Starting with Tim Patrick, who’s likely to be released if the sides cannot agree on a “reduced” contract, lowering his projected $15.571 million salary-cap charge for 2024, the final year of his current deal.
“The Broncos would like Patrick back – he has the type of competitive attitude (“I hate the Raiders,”) and team-first spirit that is valued in the locker and meeting rooms – but at a considerably reduced price. A release would come if the two sides can’t agree on that reduced price,” Klis wrote Sunday.

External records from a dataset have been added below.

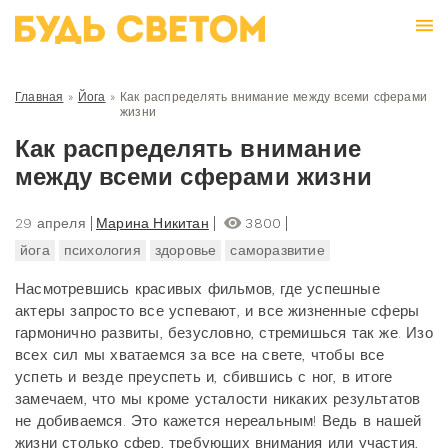
Главная
»
Йога
»
Как распределять внимание между всеми сферами
жизни
Как распределять внимание
между всеми сферами жизни
29 апреля
Марина Никитан
3800
йога
психология
здоровье
саморазвитие
Насмотревшись красивых фильмов, где успешные
актеры запросто все успевают, и все жизненные сферы
гармонично развиты, безусловно, стремишься так же. Изо
всех сил мы хватаемся за все на свете, чтобы все
успеть и везде преуспеть и, сбившись с ног, в итоге
замечаем, что мы кроме усталости никаких результатов
не добиваемся. Это кажется нереальным! Ведь в нашей
жизни столько сфер, требующих внимания или участия,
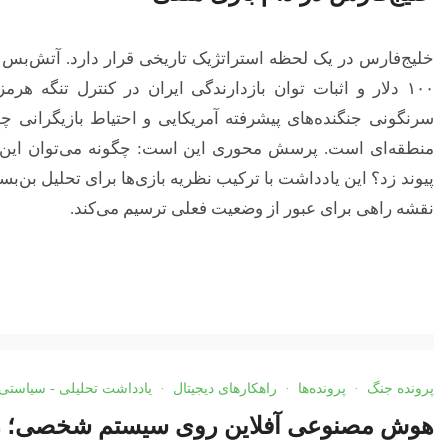
خلیج‌فارس در یک لحظه استراتژیک تاریخی قرار دارد. آتش‌بس 
۱۰۰ دلار و اثبات توان بازدارندگی ایران در کنترل تنگه هر
سرنگونی جنگنده‌های پیشرفته آمریکایی و احتیاط بازیگرانی چ
منطقه‌ای است. پرسش محوری این است: چگونه می‌توان این «
پیوند زد؟ این یادداشت با ترکیب نظریه بازی‌ها برای تحلیل بن‌
نقشه راهی برای عبور از وضعیت فعلی ترسیم می‌کند.
پرونده جنگ
·
پرونده‌ها
·
راهکارهای دیجیتال
·
یادداشت تحلیلی - سیاستی
هوش مصنوعی آفلاین روی سیستم شخصی؛ را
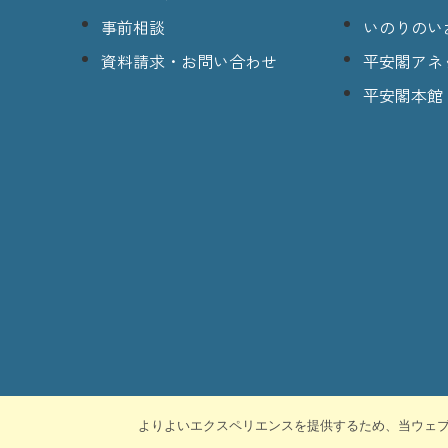
事前相談
いのりのい
資料請求・お問い合わせ
平安閣アネ
平安閣本館
よりよいエクスペリエンスを提供するため、当ウェブサイ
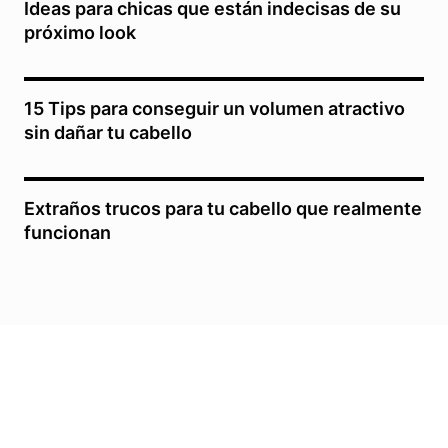
Ideas para chicas que están indecisas de su
próximo look
15 Tips para conseguir un volumen atractivo
sin dañar tu cabello
Extraños trucos para tu cabello que realmente
funcionan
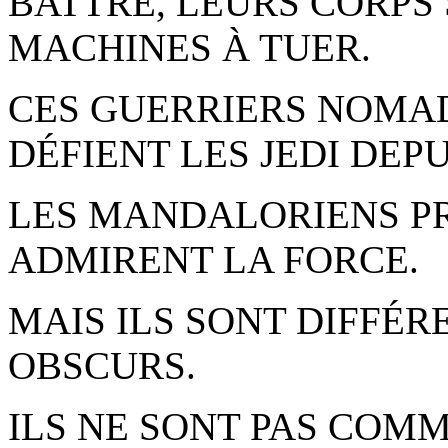
BATTRE, LEURS CORPS
MACHINES À TUER.
CES GUERRIERS NOMA
DÉFIENT LES JEDI DEPU
LES MANDALORIENS PR
ADMIRENT LA FORCE.
MAIS ILS SONT DIFFÉ
OBSCURS.
ILS NE SONT PAS COMM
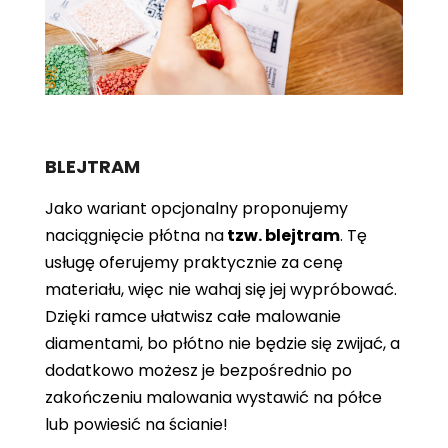
BLEJTRAM
Jako wariant opcjonalny proponujemy
naciągnięcie płótna
na
tzw. blejtram
. Tę
usługę oferujemy praktycznie za cenę
materiału, więc nie wahaj się jej wypróbować.
Dzięki ramce ułatwisz całe malowanie
diamentami, bo płótno nie będzie się zwijać, a
dodatkowo możesz je bezpośrednio po
zakończeniu malowania wystawić na półce
lub powiesić na ścianie!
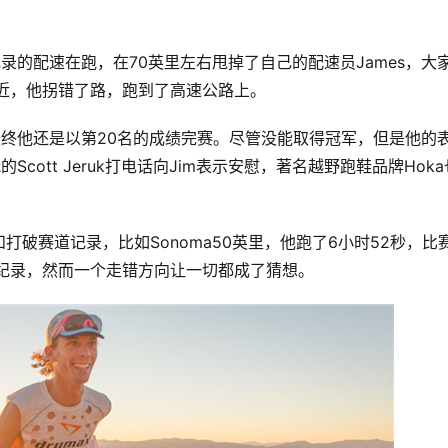
道记录的配速在跑，在70英里左右甩掉了自己的配速员James，大
近，他拐错了路，跑到了高速公路上。
最终他还是以第20名的成绩完赛。尽管没能取得冠军，但是他的
cott Jeruk打电话向Jim表示安慰，著名越野跑鞋品牌Hoka
破赛道记录，比如Sonoma50英里，他跑了6小时52秒，比
破纪录，然而一个走错方向让一切都成了猜想。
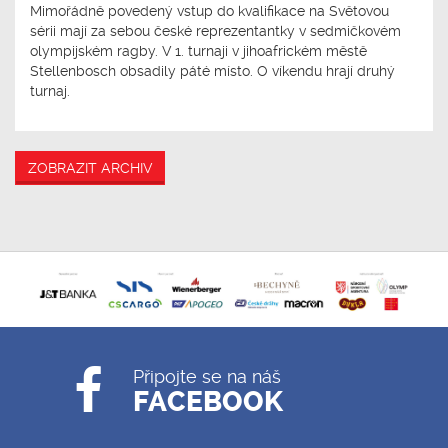
Mimořádně povedený vstup do kvalifikace na Světovou
sérii mají za sebou české reprezentantky v sedmičkovém
olympijském ragby. V 1. turnaji v jihoafrickém městě
Stellenbosch obsadily páté místo. O víkendu hrají druhý
turnaj.
ZOBRAZIT ARCHIV
Připojte se na náš
FACEBOOK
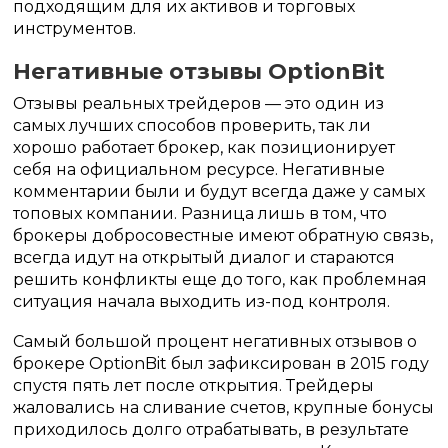
подходящим для их активов и торговых
инструментов.
Негативные отзывы OptionBit
Отзывы реальных трейдеров — это один из
самых лучших способов проверить, так ли
хорошо работает брокер, как позиционирует
себя на официальном ресурсе. Негативные
комментарии были и будут всегда даже у самых
топовых компании. Разница лишь в том, что
брокеры добросовестные имеют обратную связь,
всегда идут на открытый диалог и стараются
решить конфликты еще до того, как проблемная
ситуация начала выходить из-под контроля.
Самый большой процент негативных отзывов о
брокере OptionBit был зафиксирован в 2015 году
спустя пять лет после открытия. Трейдеры
жаловались на сливание счетов, крупные бонусы
приходилось долго отрабатывать, в результате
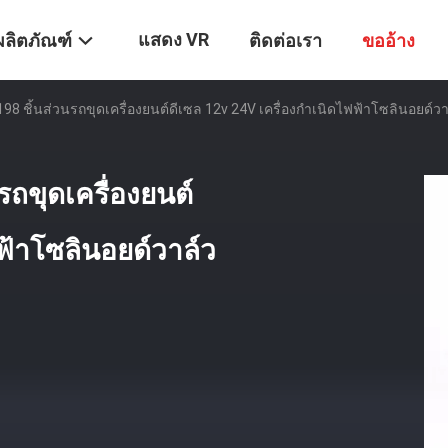
แสดง VR
ผลิตภัณฑ์
ติดต่อเรา
ขออ้าง
8 ชิ้นส่วนรถขุดเครื่องยนต์ดีเซล 12v 24V เครื่องกำเนิดไฟฟ้าโซลินอยด์ว
ถขุดเครื่องยนต์
ฟ้าโซลินอยด์วาล์ว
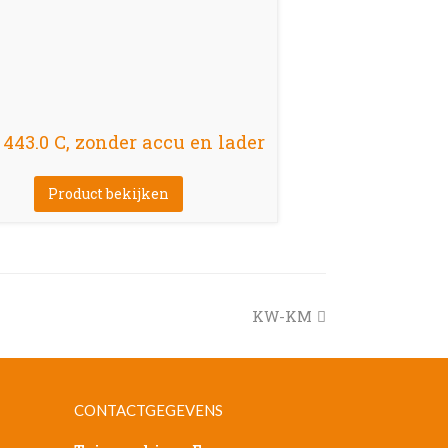
43.0 C, zonder accu en lader
Product bekijken
next
KW-KM
post:
CONTACTGEGEVENS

Patrick is entering his eighth season with the Broncos but hasn’t played since 2021 after suffering a torn ACL and ruptured Achilles’ tendon in consecutive training camps — career-threatening blows for a possession receiver who turns 31 in November.
“The good news is it’s a clean injury and there’s a better than likely 100 percent recovery,” head coach Sean Payton said of the latter malady last August.
With no trade market and little value outside of Denver, Patrick will be open to restructuring or, if cut, returning on a significantly cheaper pact. His sure hands and reliability over the middle of the field would benefit whoever’s quarterbacking the club next season.
As for Patrick’s pass-catching cohorts, Klis reported Broncos leading WR Courtland Sutton is “expected back” while former first-round pick Jerry Jeudy … well, that’s less of a sure thing.
“Jeudy has been in trade discussions both in March of 2023 and at the midseason trade deadline last October but all offers were rejected,” Klis wrote. “The offers may be less enticing next month as Jeudy no longer makes $2.68 million, as he did in 2023, but a guaranteed $12.987 million in 2024. Still, expect his name to swirl about in trade rumors.”
Behind the Big Three are now-sophomore WR Marvin Mims, who will be “counted on” to step into a larger role, and longtime Payton favorite Lil’Jordan Humphrey, an impending free agent.
Klis named Chicago’s Darnell Mooney, Cincinnati’s Tyler Boyd, and Washington’s Curtis Samuel among “second-wave” free agents whom the Broncos might target to strengthen the positional group post-Patrick (and perhaps post-Jeudy).